Only “others” can’t seem to be happy with us sleeping. We are more manageable and we afflict their lives less often… but then we are labeled lazy, for well… sleeping.
Spouses comment of how the home isn’t up to par, dinner not on table, not going to work today, not seeming to get the yard work done… we are sleeping, be it chemical induced or natural inclination due to episodic symptoms. Yet, if we are up all the time… with the mood swings… then we are chided for being difficult – they having to walk on eggshells all the time – temperamental..
Course, when your mind is screaming DIE DIE DIE and yet your “life” is screaming DON”T DON”T DON”T… and the mental & psychological pain is searing cause the meds are just not denting the pain…. one just wants to sleep… sleep to make life go away.
It’s okay though, life moves along with the time that is lost.
The time we can never gain back.
This blog rang bells for me too. I still have this tendency after almost 50 years of bipolar. I guess it has become a habit now lol!
I have had dipolor and depression. Have attempt suicide many times, hospitalizd 3 times. The last 4 years I have been seeing psychiatrist. Today I have just now starting to do research. I hate the fact that I am afraid telling friends, because fear of weaknesses, and failure and come across happy, volunteering to cover my pain. Kinda lost.
This is more of a question How Long have you “been ” bipolar. I have had the disorder for 20yrs and use escape sleep alot
Hi Phyllis,
Well, the beginning of any illness is arguable, but I’ve been in treatment for about 15 years.
– Natasha Tracy
It’s the best medicine. I have to use it often. It really helps.
In the past, I jokingly called myself Ripina Van Winkle (older people may get this), because I slept soooo much. My over sleeping was influenced by overeating, depression, avoidance,habit , side effects from meds,etc. There’s an actual medical term for it, hypersomnia, if I recall.
Since diagnosis and treatment, I do my best to have good sleep hygiene….but sleep calls me sometimes in a very seductive way….and I yield. Difference is now I am almost 60, and if I don’t take really good care of myself, I can really feel and see the effects. :)
Yes, sleep is a gift. My comment: Drug seekers are considered those who go to one doctor after another seeking new prescriptions of sedating medications etc. It’s just something to remember. I know many who have fallen into this. Sleep seeking, I believe, can be a good remedy. Thank you.
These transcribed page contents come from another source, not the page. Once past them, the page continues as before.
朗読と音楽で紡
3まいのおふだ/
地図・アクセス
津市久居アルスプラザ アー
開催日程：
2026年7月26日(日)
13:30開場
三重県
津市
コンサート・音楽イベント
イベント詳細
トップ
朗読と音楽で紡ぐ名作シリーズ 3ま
yes. The pain is so severe we want to get out of it. And that’s self preservation. Unfortunately, psych meds though helping, aren’t helping me enough. and it’s been tending to weaken me. . .And my using sedating drugs when I can hardly keep my eyes open is also not working for me. So I’ve cut down to lithium and small amounts of marijuana. It does ease the pain for me. and my moods have been steady, much to my relief.
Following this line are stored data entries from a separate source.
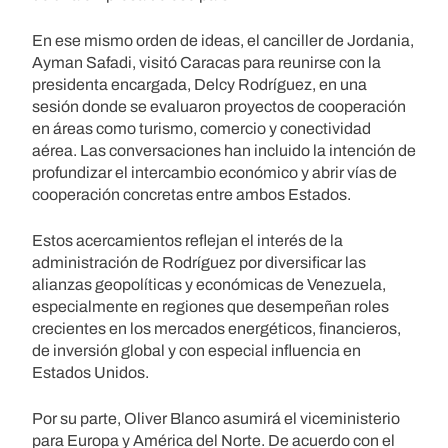
En ese mismo orden de ideas, el canciller de Jordania,
Ayman Safadi, visitó Caracas para reunirse con la
presidenta encargada, Delcy Rodríguez, en una
sesión donde se evaluaron proyectos de cooperación
en áreas como turismo, comercio y conectividad
aérea. Las conversaciones han incluido la intención de
profundizar el intercambio económico y abrir vías de
cooperación concretas entre ambos Estados.
Estos acercamientos reflejan el interés de la
administración de Rodríguez por diversificar las
alianzas geopolíticas y económicas de Venezuela,
especialmente en regiones que desempeñan roles
crecientes en los mercados energéticos, financieros,
de inversión global y con especial influencia en
Estados Unidos.
Por su parte, Oliver Blanco asumirá el viceministerio
para Europa y América del Norte. De acuerdo con el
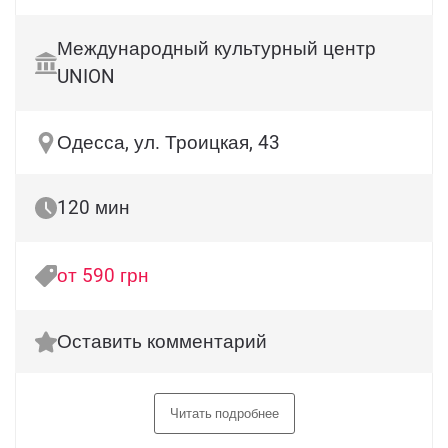
Международный культурный центр
UNION
Одесса, ул. Троицкая, 43
120 мин
от 590 грн
Оставить комментарий
Читать подробнее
I’ve lived through this for 35 years. And I needed to feel better. And I do. And thank God isuch treatment is cheaper, cuz psych drugs sucked up my retirement funds. so don’t scold so much, Natasha. I’m getting by. I’m doing my best.
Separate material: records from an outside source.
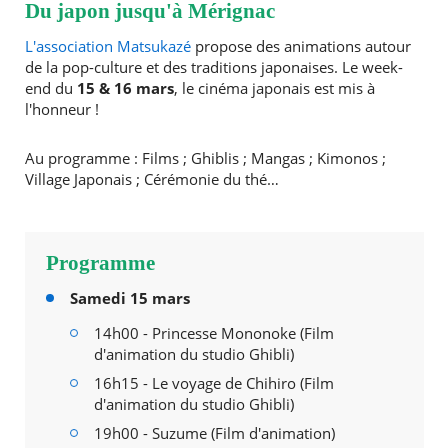
Du japon jusqu'à Mérignac
L'association Matsukazé
propose des animations autour
de la pop-culture et des traditions japonaises. Le week-
end du
15 & 16 mars
, le cinéma japonais est mis à
l'honneur !
Au programme : Films ; Ghiblis ; Mangas ; Kimonos ;
Village Japonais ; Cérémonie du thé…
Programme
Samedi 15 mars
14h00 - Princesse Mononoke (Film
d'animation du studio Ghibli)
16h15 - Le voyage de Chihiro (Film
d'animation du studio Ghibli)
19h00 - Suzume (Film d'animation)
I definitely do that, and I’m also aware that it’s not the best thing to do, but it has helped me avoid things when it was impossible for me to deal with them at the time. I wish people didn’t think I’m just “lazy” because there are a ton of reasons behind my apparently lazy behavior.
I thought I was the only one! Took forever for me to realize it. Most of my depressed adolescence was spent asleep – hiding in plain sight, hiding behind expected “teen sleepiness/laziness”. But then it reoccurred without fail everytime I went home, even as an adult. I literally could not stay awake.
I much more aware of it now; I fight the urge more often. But it’s tough to balance listening to your body and what may be real fatigue and what is “disassociation via sleep”. Still, I completely agree that if sleep keeps you from acting on suicidal thoughts, then it’s certainly one of the least harmful options.
Truly I’ve never heard another bipolar express their relationship with sleep as I’ve experienced it. Thanks for posting!